Here it is at a levee party down the river from the Louisiana State campus, or straightening up in front of speech class, or bent parallel to the desk over an econ problem. Here, on the beach at Lauderdale for spring vacation, or at Pat O'Brien's in New Orleans on a weekend. And here, back in Baton Rouge, at the Piccadilly Cafeteria out at Bon Marché, or over at the SAE fraternity house to listen to John Fred and His Playboy Band, who, after all, are the hottest thing around and, my gosh, John Fred is from Baton Rouge, a local boy. The magic face, like all the other SAEs, knows John Fred personally.
Now at another time, the basketball game over, the face comes up slowly from a circle of children who have searched it out, seeking an autograph and thrusting pencils forward, and it surveys the area, looking for the girls. There are two of them nearby, sweet little LSU coeds with long brown hair and pussycat eyes, and they are quietly singing:
Pete Maravich, Pete Maravich. Pistol Pete. Pistol Pete. Everybody in the world knows Pistol Pete. Sure is lucky success doesn't go to some heads. Sure is, sure is. But Pistol Pete is so cute. Sure is, sure is.

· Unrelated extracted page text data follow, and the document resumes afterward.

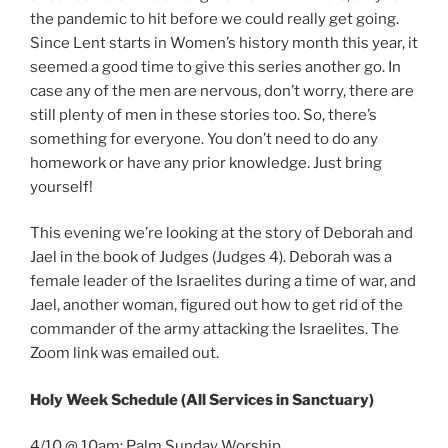
the pandemic to hit before we could really get going.
Since Lent starts in Women’s history month this year, it
seemed a good time to give this series another go. In
case any of the men are nervous, don’t worry, there are
still plenty of men in these stories too. So, there’s
something for everyone. You don’t need to do any
homework or have any prior knowledge. Just bring
yourself!
This evening we’re looking at the story of Deborah and
Jael in the book of Judges (Judges 4). Deborah was a
female leader of the Israelites during a time of war, and
Jael, another woman, figured out how to get rid of the
commander of the army attacking the Israelites. The
Zoom link was emailed out.
Holy Week Schedule (All Services in Sanctuary)
4/10 @ 10am: Palm Sunday Worship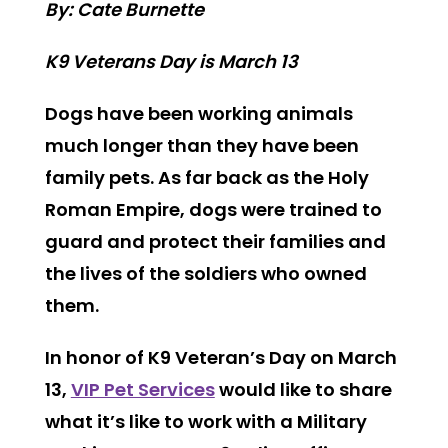
By: Cate Burnette
K9 Veterans Day is March 13
Dogs have been working animals
much longer than they have been
family pets. As far back as the Holy
Roman Empire, dogs were trained to
guard and protect their families and
the lives of the soldiers who owned
them.
In honor of K9 Veteran’s Day on March
13,
VIP Pet Services
would like to share
what it’s like to work with a Military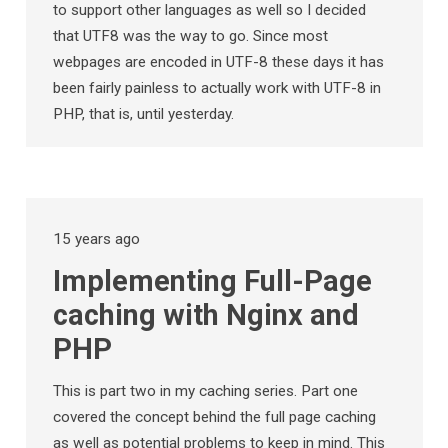
to support other languages as well so I decided
that UTF8 was the way to go. Since most
webpages are encoded in UTF-8 these days it has
been fairly painless to actually work with UTF-8 in
PHP, that is, until yesterday.
15 years ago
Implementing Full-Page
caching with Nginx and
PHP
This is part two in my caching series. Part one
covered the concept behind the full page caching
as well as potential problems to keep in mind. This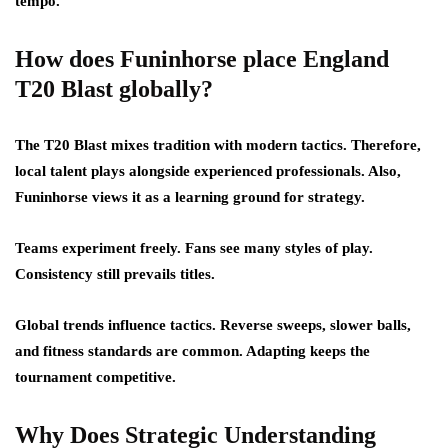
tempo.
How does Funinhorse place England
T20 Blast globally?
The T20 Blast mixes tradition with modern tactics. Therefore,
local talent plays alongside experienced professionals. Also,
Funinhorse views it as a learning ground for strategy.
Teams experiment freely. Fans see many styles of play.
Consistency still prevails titles.
Global trends influence tactics. Reverse sweeps, slower balls,
and fitness standards are common. Adapting keeps the
tournament competitive.
Why Does Strategic Understanding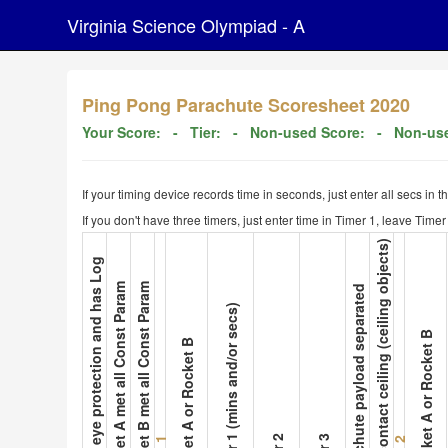
Virginia Science Olympiad - A
Ping Pong Parachute Scoresheet 2020
Your Score:
- Tier:
- Non-used Score:
- Non-use
If your timing device records time in seconds, just enter all secs in 
If you don't have three timers, just enter time in Timer 1, leave Tim
9. Not contact ceiling (ceiling objects)
1. Wear eye protection and has Log
2. Rocket A met all Const Param
3. Rocket B met all Const Param
8. Parachute payload separated
5. Timer 1 (mins and/or secs)
10. Rocket A or Rocket B
4. Rocket A or Rocket B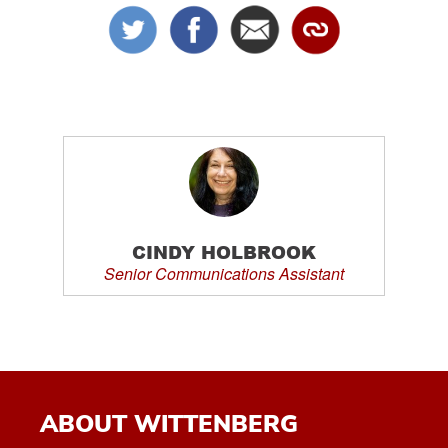
CINDY HOLBROOK
Senior Communications Assistant
ABOUT WITTENBERG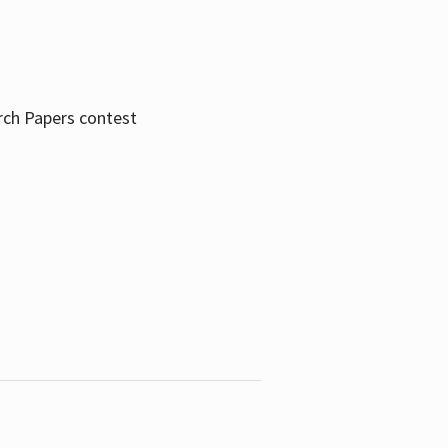
rch Papers contest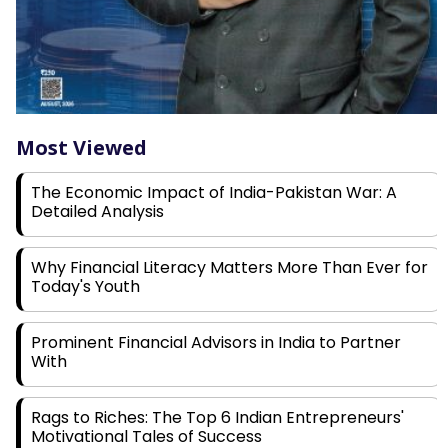
Most Viewed
The Economic Impact of India-Pakistan War: A
Detailed Analysis
Why Financial Literacy Matters More Than Ever for
Today's Youth
Prominent Financial Advisors in India to Partner
With
Rags to Riches: The Top 6 Indian Entrepreneurs'
Motivational Tales of Success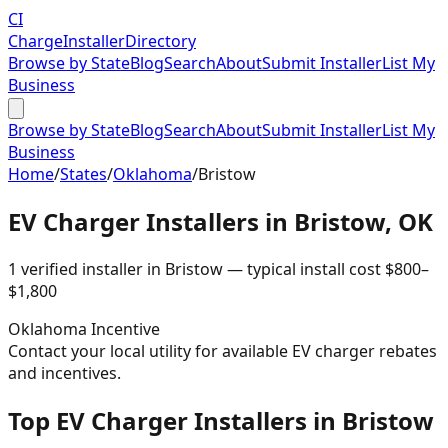
CI
Charge
Installer
Directory
Browse by State
Blog
Search
About
Submit Installer
List My
Business
Browse by State
Blog
Search
About
Submit Installer
List My
Business
Home
/
States
/
Oklahoma
/
Bristow
EV Charger Installers in
Bristow
,
OK
1
verified installer
in
Bristow
— typical install cost
$
800
–
$
1,800
Oklahoma
Incentive
Contact your local utility for available EV charger rebates
and incentives.
Top EV Charger Installers in Bristow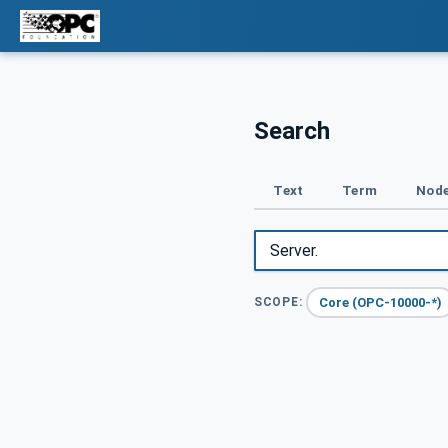
Search
Text
Term
Node
Core (OPC-10000-*)
SCOPE:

The girls' banter is sarcasm, envy and fascination all in two dishes, and if the song is not entirely accurate, it does reflect a certain measure of the boy. For though it has not happened yet, as soon as Pete Maravich can get his magic face, his long, lean, macaroni body, his moves of velvet and his shots of satin into all of the basketball arenas of this country that are waiting for him, he will surely become America's Sweetheart, Every Mother's Son, the Teeny Boppers' Top Cat. And the girls will be right. Everybody in the world, the world that really counts, will know Pistol Pete Maravich. He will make a million dollars playing the game of basketball.
Here he comes now, Maravich bringing the ball up against Kentucky. The first defensive man slows him at the top of the zone, but Maravich goes right and is immediately swarmed over and double-teamed. He jumps, gliding forward through the air, and either hits the open man in the corner or puts the ball up to the basket himself. The next minute he dribbles by the first man, but he is hit by three defenders at the foul line and throws a hook pass to his blind side or slams the ball behind his back, a bounce pass to the corner again. He comes up once more and takes the shot himself, sliding through the zone and hooking from the corner on the run, or driving under and, with his back to the basket, flipping the ball in with a lefthanded, underhand double-pump shot.

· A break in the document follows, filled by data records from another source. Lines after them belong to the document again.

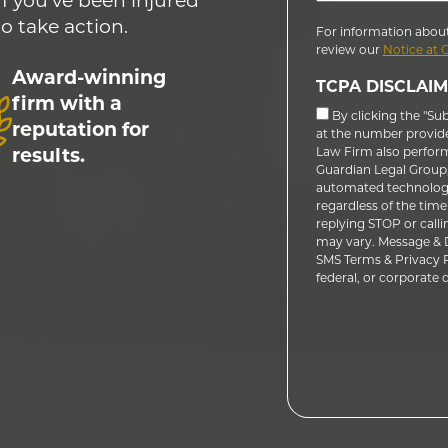
If you’ve been injured
to take action.
For information about
review our
Notice at 
Award-winning
TCPA DISCLAIM
firm with a
By clicking the "Su
reputation for
at the number provid
results.
Law Firm also performs
Guardian Legal Group, 
automated technology
regardless of the time
replying STOP or calli
may vary. Message & D
SMS Terms & Privacy Po
federal, or corporate do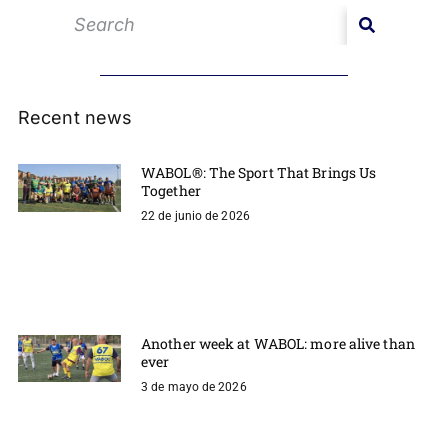
Recent news
WABOL®: The Sport That Brings Us
Together
22 de junio de 2026
Another week at WABOL: more alive than
ever
3 de mayo de 2026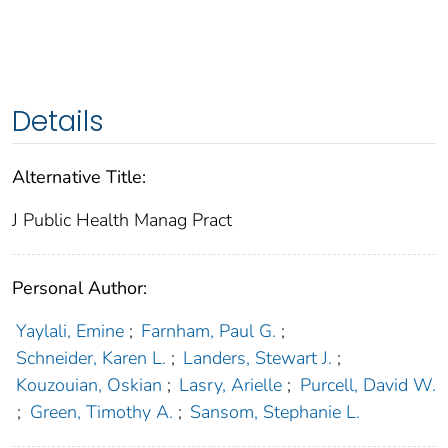
Details
Alternative Title:
J Public Health Manag Pract
Personal Author:
Yaylali, Emine
;
Farnham, Paul G.
;
Schneider, Karen L.
;
Landers, Stewart J.
;
Kouzouian, Oskian
;
Lasry, Arielle
;
Purcell, David W.
;
Green, Timothy A.
;
Sansom, Stephanie L.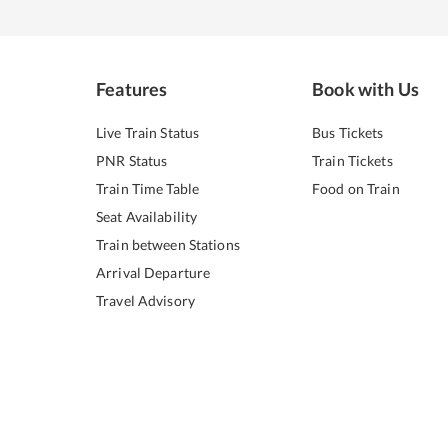
Features
Book with Us
Live Train Status
Bus Tickets
PNR Status
Train Tickets
Train Time Table
Food on Train
Seat Availability
Train between Stations
Arrival Departure
Travel Advisory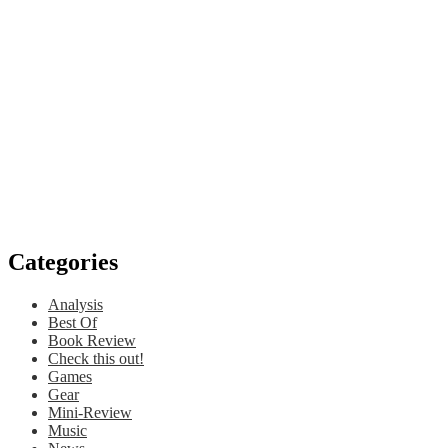
Categories
Analysis
Best Of
Book Review
Check this out!
Games
Gear
Mini-Review
Music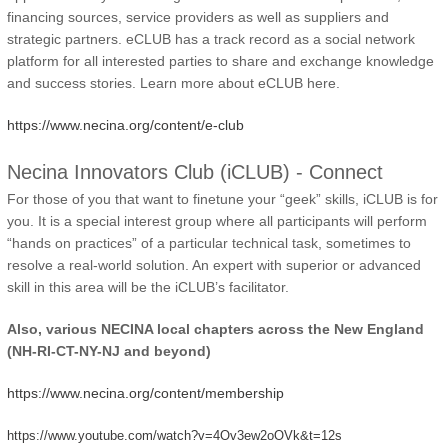
financing sources, service providers as well as suppliers and
strategic partners. eCLUB has a track record as a social network
platform for all interested parties to share and exchange knowledge
and success stories. Learn more about eCLUB here.
https://www.necina.org/content/e-club
Necina Innovators Club (iCLUB) - Connect
For those of you that want to finetune your “geek” skills, iCLUB is for
you. It is a special interest group where all participants will perform
“hands on practices” of a particular technical task, sometimes to
resolve a real-world solution. An expert with superior or advanced
skill in this area will be the iCLUB’s facilitator.
Also, various NECINA local chapters across the New England
(NH-RI-CT-NY-NJ and beyond)
https://www.necina.org/content/membership
https://www.youtube.com/watch?v=4Ov3ew2oOVk&t=12s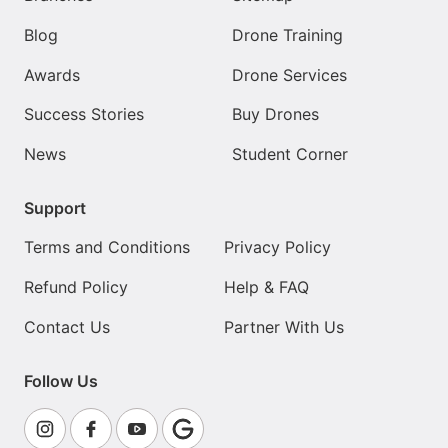
Blog
Drone Training
Awards
Drone Services
Success Stories
Buy Drones
News
Student Corner
Support
Terms and Conditions
Privacy Policy
Refund Policy
Help & FAQ
Contact Us
Partner With Us
Follow Us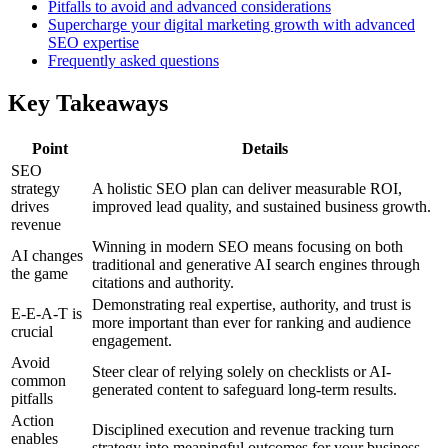
Pitfalls to avoid and advanced considerations
Supercharge your digital marketing growth with advanced
SEO expertise
Frequently asked questions
Key Takeaways
Point
Details
SEO
strategy
A holistic SEO plan can deliver measurable ROI,
drives
improved lead quality, and sustained business growth.
revenue
Winning in modern SEO means focusing on both
AI changes
traditional and generative AI search engines through
the game
citations and authority.
Demonstrating real expertise, authority, and trust is
E-E-A-T is
more important than ever for ranking and audience
crucial
engagement.
Avoid
Steer clear of relying solely on checklists or AI-
common
generated content to safeguard long-term results.
pitfalls
Action
Disciplined execution and revenue tracking turn
enables
strategy into meaningful outcomes for your business.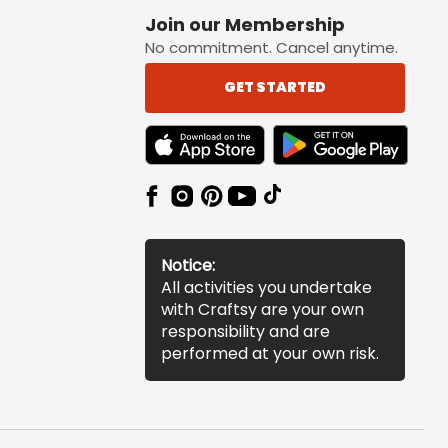
Join our Membership
No commitment. Cancel anytime.
GET STARTED
TEXT LINK BADGE TO APPLE APP STORE
TEXT LINK BADGE TO 
Notice:
All activities you undertake
with Craftsy are your own
responsibility and are
performed at your own risk.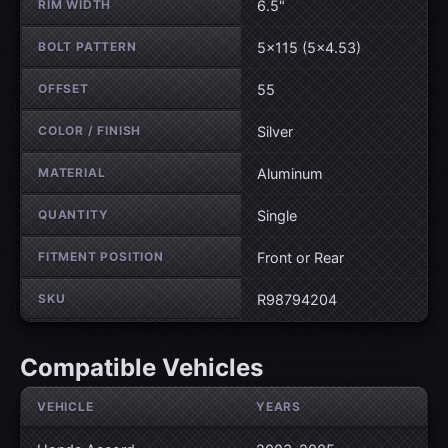
RIM WIDTH
6.5"
BOLT PATTERN
5×115 (5×4.53)
OFFSET
55
COLOR / FINISH
Silver
MATERIAL
Aluminum
QUANTITY
Single
FITMENT POSITION
Front or Rear
SKU
R98794204
Compatible Vehicles
VEHICLE
YEARS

After a timeout Maravich looks his man in the eye and fires a push shot from 40 feet or gives him the head fake for the push shot and then is quickly on the move with a crossover dribble between his legs, around the man, to the left and up for his jump shot. If it misses, he is following, leaping, crashing over bigger and stronger players to tap the ball into the basket.

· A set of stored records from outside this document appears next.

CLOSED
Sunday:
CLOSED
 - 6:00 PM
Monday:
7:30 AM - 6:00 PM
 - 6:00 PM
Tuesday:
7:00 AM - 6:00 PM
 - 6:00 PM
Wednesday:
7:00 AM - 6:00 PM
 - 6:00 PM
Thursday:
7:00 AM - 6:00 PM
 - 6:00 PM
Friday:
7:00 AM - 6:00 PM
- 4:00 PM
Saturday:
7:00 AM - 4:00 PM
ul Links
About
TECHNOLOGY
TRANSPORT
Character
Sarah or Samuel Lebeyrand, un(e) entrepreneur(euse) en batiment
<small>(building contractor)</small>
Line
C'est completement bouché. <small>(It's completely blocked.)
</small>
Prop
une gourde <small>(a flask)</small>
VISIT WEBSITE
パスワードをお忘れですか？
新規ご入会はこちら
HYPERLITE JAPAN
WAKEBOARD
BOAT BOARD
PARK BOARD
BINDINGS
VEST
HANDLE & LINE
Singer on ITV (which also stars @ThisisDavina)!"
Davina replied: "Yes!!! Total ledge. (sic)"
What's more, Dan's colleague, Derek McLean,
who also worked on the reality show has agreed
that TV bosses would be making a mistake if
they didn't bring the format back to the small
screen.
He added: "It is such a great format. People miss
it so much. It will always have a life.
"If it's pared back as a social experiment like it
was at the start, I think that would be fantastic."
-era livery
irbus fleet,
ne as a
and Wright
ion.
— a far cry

The LSU offense is Pete Maravich with the ball. Marvelous Pete Maravich. Dribbling, shooting, passing, rebounding. He can go left or right with equal facility, he has every shot known to man, with both hands, but, amazingly, the strongest part of his game is his deft passing.
The opponent changes from Kentucky to Vanderbilt, from Florida to Tennessee, from Wisconsin to Tulane. But the zone defense is still there. Always a zone. And Pete Maravich is still there, firing away against it. In a basketball season loaded with the usual vicissitude and inconstancy, one unassailable certainty is that Pete Maravich of LSU will be down there in Baton Rouge firing away against the zone every time out. This is, in fact, what seems to disturb his faithful supporters the most. For even when opponents disdain the zone as a form of resistance against him, their next line of defense is some variation of a gang-attack man-to-man that concentrates only on Maravich.
"Just one time I would love to see somebody play him honest," says Joe Dean, an LSU star of the early '50s who watches the Pistol in cumulative awe with every passing game. "They've all got to do what's best to win, but just once it would be beautiful to see a team play this guy honest with just one man on him. Pistol Pete would be so great that night, he'd scare people."